Canavarlar zamanı
Son yıllarda sosyal medyada, giderek sıklaşan bir biçimde, İtalyan Komünist Partisi’nin kurucu teorisyeni Gramsci’ye atfedilen bir söz alıntılanıyor: “Eski dünya ölüyor, yeni dünya ise doğum sancıları çekiyor: Şimdi canavarlar zamanı.”
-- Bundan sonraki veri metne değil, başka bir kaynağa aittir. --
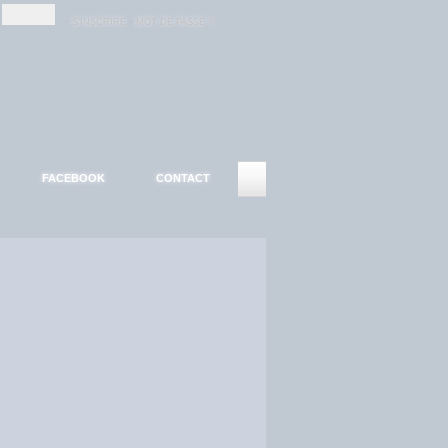
-
-
S'INSCRIRE
MOT DE PASSE ?
FACEBOOK
CONTACT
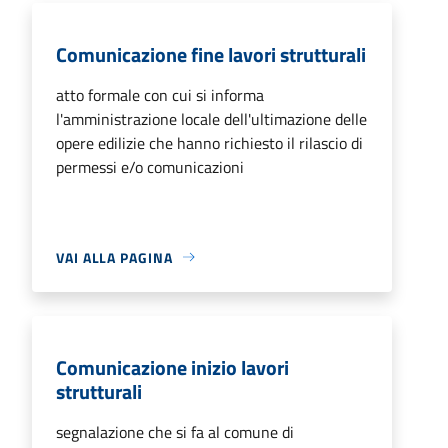
Comunicazione fine lavori strutturali
atto formale con cui si informa
l'amministrazione locale dell'ultimazione delle
opere edilizie che hanno richiesto il rilascio di
permessi e/o comunicazioni
VAI ALLA PAGINA
Comunicazione inizio lavori
strutturali
segnalazione che si fa al comune di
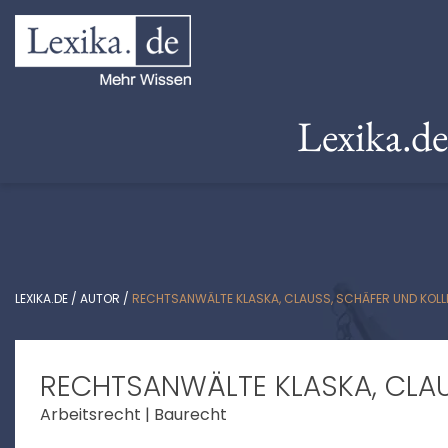
Lexika.d
LEXIKA.DE
/
AUTOR
/
RECHTSANWÄLTE KLASKA, CLAUSS, SCHÄFER UND KOL
RECHTSANWÄLTE KLASKA, CLAU
Arbeitsrecht | Baurecht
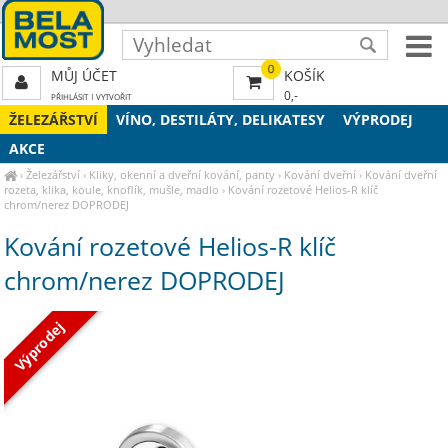
0
MŮJ ÚČET
KOŠÍK
0,-
PŘIHLÁSIT
|
VYTVOŘIT
ŽELEZÁŘSTVÍ
VÍNO, DESTILÁTY, DELIKATESY
VÝPRODEJ
AKCE
›
Železářství
›
Kliky, okenní a dveřní kování, panty
›
Kování dveřní
›
Kování dveřní
rozeta, klika, koule, knoflík, mušle, madlo
›
Kování rozetové Helios-R klíč
chrom/nerez DOPRODEJ
Kování rozetové Helios-R klíč
chrom/nerez DOPRODEJ
Výprodej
Gramsci tam olarak böyle demedi. Alıntının orijinal hali daha az dramatik, ama bana kalırsa çok daha düşündürücü: “Kriz tam anlamıyla eskinin ölüyor ve yeninin henüz doğamıyor olmasından kaynaklanıyor; bu fetret devrinde çok çeşitli hastalık belirtileri görülüyor.”1
Gramsci bu satırları 1930’da, Büyük Buhran sırasında, Avrupa’da faşizm yükselirken İtalyan faşistlerinin onu kapattığı zindanda yazmıştı. Dolayısıyla alıntının dramatize edilmiş hali orijinal içeriğini seyreltse de özünden kopartmıyor; Gramsci gerçekten de bir canavarlar zamanında yaşıyor ve mücadele ediyordu. Ne var ki görenleri dehşete düşüren tüm canavarlıklar, savaş, soykırım, ırkçılık, kitlesel histeri gerçekten de hastalığın kök sebebi değil, belirtileriydi. Emperyalist kapitalizm Ekim Devrimi ve Büyük Buhran ile sıkıştığı cendereden çıkmaya çalışıyor, yaralanmış bir yırtıcı hayvan gibi etrafa saldırıyordu.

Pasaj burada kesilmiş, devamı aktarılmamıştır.